(Credit: Image courtesy of University of New South Wales)
Sight was significantly improved within weeks of the procedure, which is simple, inexpensive and requires a minimal hospital stay.
The research team from UNSW’s School of Medical Sciences harvested stem cells from patients’ own eyes to rehabilitate the damaged cornea. The stem cells were cultured on a common therapeutic contact lens which was then placed onto the damaged cornea for 10 days, during which the cells were able to re-colonise the damaged eye surface.

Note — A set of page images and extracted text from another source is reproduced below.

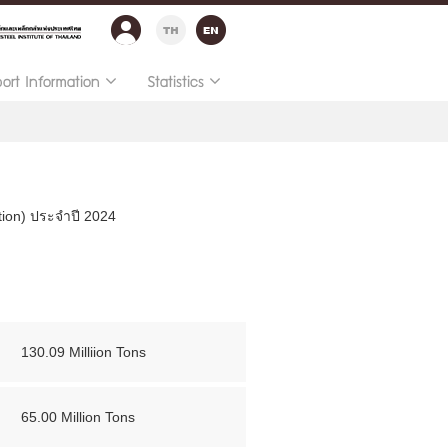
port Information
Statistics
ion) ประจำปี 2024
130.09 Milliion Tons
65.00 Million Tons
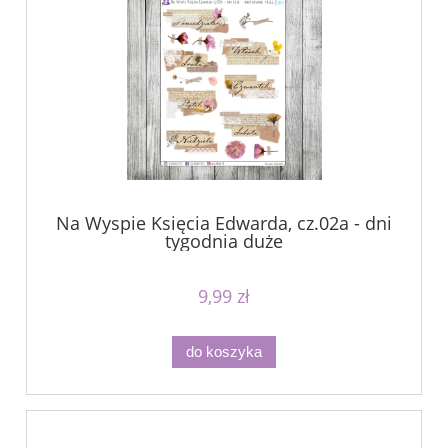
Na Wyspie Księcia Edwarda, cz.02a - dni
tygodnia duże
9,99 zł
do koszyka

While the novel procedure was used to rehabilitate damaged corneas, the researchers say it offers hope to people with a range of blinding eye conditions and could have applications in other organs.
A paper detailing the breakthrough appears in the journal Transplantation this week.
The trial was conducted on three patients; two with extensive corneal damage resulting from multiple surgeries to remove ocular melanomas, and one with the genetic eye condition aniridia. Other causes of cornea damage can include chemical or thermal burns, bacterial infection and chemotherapy.
“The procedure is totally simple and cheap,” said lead author of the study, UNSW’s Dr Nick Di Girolamo. “Unlike other techniques, it requires no foreign human or animal products, only the patient’s own serum, and is completely non-invasive.
The surgeon who carried out the procedure and managed the patients was UNSW senior lecturer, Dr Stephanie Watson.
"The operation is relatively non-invasive. The patient merely comes into the hospital for a couple of hours to have their eye prepared and the lens put in place, and then they're able to go home," she said.
“There’s no suturing, there is no major operation: all that’s involved is harvesting a minute amount – less than a millimeter – of tissue from the ocular surface,” said Dr Di Girolamo.
“If you’re going to be treating these sorts of diseases in third world countries all you need is the surgeon and a lab for cell culture. You don’t need any fancy equipment.”
Because the procedure uses the patient’s own stem cells harvested from their eye, it is ideal for sufferers of unilateral eye disease. However, it also works in patients who have had both eyes damaged, Dr Di Girolamo said.
“One of our patients had aniridia, a congenital condition affecting both eyes. In that case, instead of taking the stem cells from the other cornea, we took them from another part of the eye altogether – the conjunctiva – which also harbours stem cells.
“The stem cells were able to change from the conjunctival phenotype to a corneal phenotype after we put them onto the cornea. That’s the beauty of stem cells,” Dr Di Girolamo said.
The therapeutic contact lens used in the trial was of a type commonly used worldwide after ocular surface surgery. However, of the several brands on the market, only one was suitable for growing the stem cells.
“We don’t know why. It’s probably to do with the components the manufacturers have used in that particular lens,” Dr Di Girolamo said.
The researchers are hopeful the technique can be adapted for use in other parts of the eye, such as the retina, and even in other organs. “If we can do this procedure in the eye, I don’t see why it wouldn’t work in other major organs such as the skin, which behaves in a very similar way to the cornea,” Dr Di Girolamo said.